**TASK TO CARRY OUT:** Each line of the records below that contains "will" needs to be copied.

**DATA SUPPLIED:**
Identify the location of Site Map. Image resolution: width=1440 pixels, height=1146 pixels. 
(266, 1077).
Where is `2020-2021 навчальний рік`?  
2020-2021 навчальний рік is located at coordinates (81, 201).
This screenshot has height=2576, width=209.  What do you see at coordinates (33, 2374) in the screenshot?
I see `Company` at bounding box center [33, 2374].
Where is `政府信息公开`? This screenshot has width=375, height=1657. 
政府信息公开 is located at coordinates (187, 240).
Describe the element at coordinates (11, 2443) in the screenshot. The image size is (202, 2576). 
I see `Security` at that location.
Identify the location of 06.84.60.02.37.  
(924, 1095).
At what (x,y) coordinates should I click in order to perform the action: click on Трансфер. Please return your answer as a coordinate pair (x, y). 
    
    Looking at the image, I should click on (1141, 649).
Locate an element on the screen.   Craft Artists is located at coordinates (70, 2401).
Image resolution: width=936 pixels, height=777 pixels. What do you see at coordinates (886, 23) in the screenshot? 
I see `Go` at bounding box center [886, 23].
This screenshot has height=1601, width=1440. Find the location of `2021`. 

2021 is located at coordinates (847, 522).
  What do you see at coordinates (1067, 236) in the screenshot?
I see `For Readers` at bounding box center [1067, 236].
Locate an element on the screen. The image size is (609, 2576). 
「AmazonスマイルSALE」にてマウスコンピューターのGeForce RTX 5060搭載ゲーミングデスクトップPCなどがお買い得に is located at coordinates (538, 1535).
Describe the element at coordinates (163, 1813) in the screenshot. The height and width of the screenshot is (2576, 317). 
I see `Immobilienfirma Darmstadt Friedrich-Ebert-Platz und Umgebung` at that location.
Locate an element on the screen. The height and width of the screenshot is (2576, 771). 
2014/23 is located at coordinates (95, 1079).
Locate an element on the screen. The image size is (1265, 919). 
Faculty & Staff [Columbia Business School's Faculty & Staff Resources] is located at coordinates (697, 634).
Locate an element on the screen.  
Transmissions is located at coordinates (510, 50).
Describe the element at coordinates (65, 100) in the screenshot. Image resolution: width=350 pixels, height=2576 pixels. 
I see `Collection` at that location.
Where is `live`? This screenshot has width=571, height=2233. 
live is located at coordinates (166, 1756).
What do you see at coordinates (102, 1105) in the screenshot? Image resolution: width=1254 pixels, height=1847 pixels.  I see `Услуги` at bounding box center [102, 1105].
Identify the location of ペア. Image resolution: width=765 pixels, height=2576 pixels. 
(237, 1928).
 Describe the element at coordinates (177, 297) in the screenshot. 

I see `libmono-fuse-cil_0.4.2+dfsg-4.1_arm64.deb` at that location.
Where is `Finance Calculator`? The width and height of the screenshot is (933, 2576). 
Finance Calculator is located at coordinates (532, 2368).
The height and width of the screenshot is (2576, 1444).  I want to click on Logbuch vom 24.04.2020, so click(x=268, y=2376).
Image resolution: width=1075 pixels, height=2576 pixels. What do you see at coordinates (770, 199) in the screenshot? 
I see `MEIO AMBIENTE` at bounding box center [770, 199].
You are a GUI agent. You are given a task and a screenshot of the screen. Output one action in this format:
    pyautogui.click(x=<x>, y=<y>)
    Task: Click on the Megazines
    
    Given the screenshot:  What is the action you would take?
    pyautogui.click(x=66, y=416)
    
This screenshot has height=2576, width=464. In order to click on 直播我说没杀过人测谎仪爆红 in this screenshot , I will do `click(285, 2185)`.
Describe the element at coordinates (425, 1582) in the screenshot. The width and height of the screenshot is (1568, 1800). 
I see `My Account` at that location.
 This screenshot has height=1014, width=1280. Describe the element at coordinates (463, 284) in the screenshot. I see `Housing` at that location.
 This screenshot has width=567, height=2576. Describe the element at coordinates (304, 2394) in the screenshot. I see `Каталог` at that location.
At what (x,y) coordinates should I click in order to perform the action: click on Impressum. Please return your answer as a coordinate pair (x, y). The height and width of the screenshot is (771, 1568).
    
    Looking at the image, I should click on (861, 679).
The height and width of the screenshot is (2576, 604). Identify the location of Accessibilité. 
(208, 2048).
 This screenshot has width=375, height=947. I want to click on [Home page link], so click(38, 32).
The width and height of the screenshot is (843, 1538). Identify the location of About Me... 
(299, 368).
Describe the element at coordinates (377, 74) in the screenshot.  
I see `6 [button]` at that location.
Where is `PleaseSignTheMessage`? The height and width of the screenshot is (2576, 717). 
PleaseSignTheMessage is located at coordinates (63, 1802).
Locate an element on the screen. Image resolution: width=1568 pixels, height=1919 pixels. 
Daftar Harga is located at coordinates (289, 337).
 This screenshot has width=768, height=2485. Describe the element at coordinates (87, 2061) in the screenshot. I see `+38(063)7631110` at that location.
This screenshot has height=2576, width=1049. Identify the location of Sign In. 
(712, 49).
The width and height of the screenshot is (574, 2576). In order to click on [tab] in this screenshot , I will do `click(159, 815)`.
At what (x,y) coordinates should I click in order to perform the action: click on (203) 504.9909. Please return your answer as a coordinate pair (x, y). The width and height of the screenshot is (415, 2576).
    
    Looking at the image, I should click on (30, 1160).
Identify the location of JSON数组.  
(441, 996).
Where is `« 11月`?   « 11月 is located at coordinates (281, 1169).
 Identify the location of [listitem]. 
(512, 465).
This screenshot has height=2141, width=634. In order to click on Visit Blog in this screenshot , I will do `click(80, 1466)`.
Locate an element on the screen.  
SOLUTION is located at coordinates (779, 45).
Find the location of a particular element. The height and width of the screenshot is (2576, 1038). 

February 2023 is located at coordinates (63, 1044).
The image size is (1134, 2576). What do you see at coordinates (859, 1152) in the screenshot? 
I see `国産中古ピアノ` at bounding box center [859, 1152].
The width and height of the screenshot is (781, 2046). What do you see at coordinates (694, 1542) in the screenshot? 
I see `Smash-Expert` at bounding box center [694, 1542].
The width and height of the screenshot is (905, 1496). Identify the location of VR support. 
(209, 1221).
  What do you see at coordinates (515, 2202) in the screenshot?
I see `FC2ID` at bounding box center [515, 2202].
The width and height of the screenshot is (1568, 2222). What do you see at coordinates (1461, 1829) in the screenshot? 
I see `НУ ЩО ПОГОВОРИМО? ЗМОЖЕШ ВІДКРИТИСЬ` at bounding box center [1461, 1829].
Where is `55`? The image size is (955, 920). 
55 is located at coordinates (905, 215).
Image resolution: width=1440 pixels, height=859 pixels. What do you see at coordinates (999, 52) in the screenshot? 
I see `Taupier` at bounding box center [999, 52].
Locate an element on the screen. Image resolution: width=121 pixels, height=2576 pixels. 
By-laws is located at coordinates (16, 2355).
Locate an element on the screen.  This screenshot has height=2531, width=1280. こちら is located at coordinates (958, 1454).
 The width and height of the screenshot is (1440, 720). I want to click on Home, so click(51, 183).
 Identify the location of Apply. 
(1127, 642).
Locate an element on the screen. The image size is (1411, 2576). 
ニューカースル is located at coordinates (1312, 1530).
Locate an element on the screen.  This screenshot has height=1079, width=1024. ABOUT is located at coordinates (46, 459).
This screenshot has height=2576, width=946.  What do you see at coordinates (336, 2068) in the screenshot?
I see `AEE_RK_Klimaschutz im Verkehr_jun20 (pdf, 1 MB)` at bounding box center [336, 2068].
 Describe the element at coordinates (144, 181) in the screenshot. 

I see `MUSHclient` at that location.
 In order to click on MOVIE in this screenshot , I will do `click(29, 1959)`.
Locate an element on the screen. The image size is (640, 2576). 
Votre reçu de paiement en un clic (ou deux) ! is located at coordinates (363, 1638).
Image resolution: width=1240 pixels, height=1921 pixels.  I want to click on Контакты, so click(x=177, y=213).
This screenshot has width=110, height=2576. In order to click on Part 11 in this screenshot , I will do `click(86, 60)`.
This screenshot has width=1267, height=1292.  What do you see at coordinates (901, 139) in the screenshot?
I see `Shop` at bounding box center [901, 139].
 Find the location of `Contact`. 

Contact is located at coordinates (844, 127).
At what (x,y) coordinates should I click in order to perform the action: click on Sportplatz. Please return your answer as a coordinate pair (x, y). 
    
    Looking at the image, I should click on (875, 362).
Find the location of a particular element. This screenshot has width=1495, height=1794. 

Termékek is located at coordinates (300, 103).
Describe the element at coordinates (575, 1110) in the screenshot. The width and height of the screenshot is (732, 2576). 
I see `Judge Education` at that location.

**EXPECTED ANSWER:**
This screenshot has height=2576, width=464. In order to click on 直播我说没杀过人测谎仪爆红 in this screenshot , I will do `click(285, 2185)`.
The width and height of the screenshot is (574, 2576). In order to click on [tab] in this screenshot , I will do `click(159, 815)`.
This screenshot has height=2141, width=634. In order to click on Visit Blog in this screenshot , I will do `click(80, 1466)`.
 In order to click on MOVIE in this screenshot , I will do `click(29, 1959)`.
This screenshot has width=110, height=2576. In order to click on Part 11 in this screenshot , I will do `click(86, 60)`.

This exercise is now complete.